Title: Goodwillie Calculus: Characterization of polynomial functors

The calculus of functors can be seen as the categorification of the calculus of Newton and Leibniz. Namely, this consists of approximating a functor F:C -----> D with a sequence {PnF: C-------> D}n of "polynomial functors". As for Taylor series, PnF is expressed in terms of some "derivatives" d1F, ..., dnF.
Classically, Goodwillie and others have developed the theory when C and D are each either the category of topological spaces and the category of spectra. In this talk, I will extend this construction to the category of chain complexes and the category of differential graded Lie algebras (or more generally algebras over an arbitrary operad). I will then give a more explicit description of PnF.

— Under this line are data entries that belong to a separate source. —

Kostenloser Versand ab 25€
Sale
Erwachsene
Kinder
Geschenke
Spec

Fathi Ben Aribi (UCLouvain), Oct 11

Title: The Teichmüller TQFT volume conjecture for twist knots

(joint work with E. Piguet-Nakazawa)

In 2014, Andersen and Kashaev defined an infinite-dimensional TQFT from quantum Teichmüller theory. This Teichmüller TQFT yields an invariant of triangulated 3-manifolds, in particular knot complements.

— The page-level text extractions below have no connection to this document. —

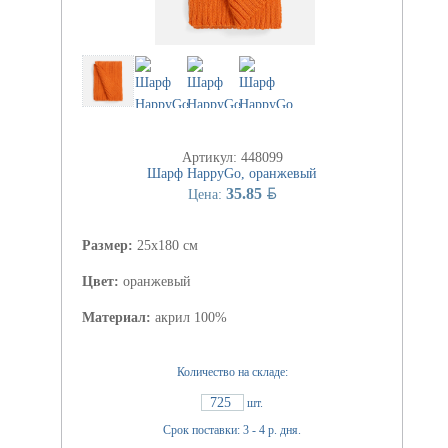
Артикул: 448099
Шарф HappyGo, оранжевый
BYN
35.85
Цена:
Размер:
25x180 см
Цвет:
оранжевый
Материал:
акрил 100%
Количество на складе:
725
шт.
Срок поставки: 3 - 4 р. дня.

The associated volume conjecture states that the Teichmüller TQFT of an hyperbolic knot complement contains the volume of the knot as a certain asymptotical coefficient, and Andersen-Kashaev proved this conjecture for the first two hyperbolic knots.

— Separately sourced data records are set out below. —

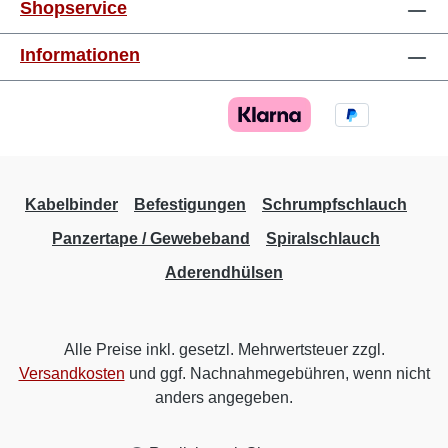
Shopservice
Informationen
Kabelbinder
Befestigungen
Schrumpfschlauch
Panzertape / Gewebeband
Spiralschlauch
Aderendhülsen
Alle Preise inkl. gesetzl. Mehrwertsteuer zzgl.
Versandkosten
und ggf. Nachnahmegebühren, wenn nicht
anders angegeben.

In this talk I will present the construction of the Teichmüller TQFT and how we approached this volume conjecture for the infinite family of twist knots, by constructing new geometric triangulations of the knot complements.

In the first part I will introduce the main objects and state our results, and I will explain their proofs in more detail in the second part.

No prerequisites in Quantum Topology are needed.

Abstracts 2018/19

Najib Idrissi, Université Paris Diderot, Jul 04

Title: Homologie de factorisation et espaces de configuration

L'homologie de factorisation est une théorie homologique pour les variétés structurées (orientées, parallélisées...) qui trouve ses origines dans les théories topologique et conformes des champs (Beilinson–Drinfeld, Salvatore, Lurie, Ayala–Francis, Costello–Gwilliam...). Après l'avoir définie et donné une idée de ses propriétés, j'expliquerai comment on peut la calculer sur ℝ grâce au modèle de Lambrechts--Stanley des espaces de configuration et/ou grâce à des complexes de graphes dans le cas des variétés fermées parallélisées, des variétés fermées orientées, et des variétés à bord parallélisées. [En partie en collaboration avec R. Campos, J. Ducoulombier, P. Lambrechts, T. Willwacher]


Cristina Ana-Maria Palmer-Anghel, Univesrity of Oxford, Mar 20

title: Topological models for Uq(sl2)-quantum invariants

The theory of quantum invariants for knots started with the Jones polynomial. After that, Reshetikhin and Turaev introduced an algebraic method which having as input a quantum group, leads to a link invariant. The representation theory of Uq(sl(2)) at generic q leads through this method to a family of link invariants {JN(L, q)}_{N∈\mathbb{N}} called coloured Jones polynomials. The first term of this sequence is the original Jones polynomial. On the other hand, the quantum group Uq(sl(2)) at roots of unity leads to a sequence of invariants, called coloured Alexander polynomials, having the original Alexander invariant as the first term. On the topological side, R. Lawrence introduced a sequence of braid group representations based on the homology of coverings of configurations spaces and using these, Bigelow and Lawrence gave a homological model for the original Jones polynomial. We present a topological model for all coloured Jones polynomials, showing that they can be described as graded intersection pairings between two homology classesin a covering of the configuration space in the punctured disc. If time permits, we will show some directions towards a topological description for Uq(sl(2)) quantum invariants at roots of unity.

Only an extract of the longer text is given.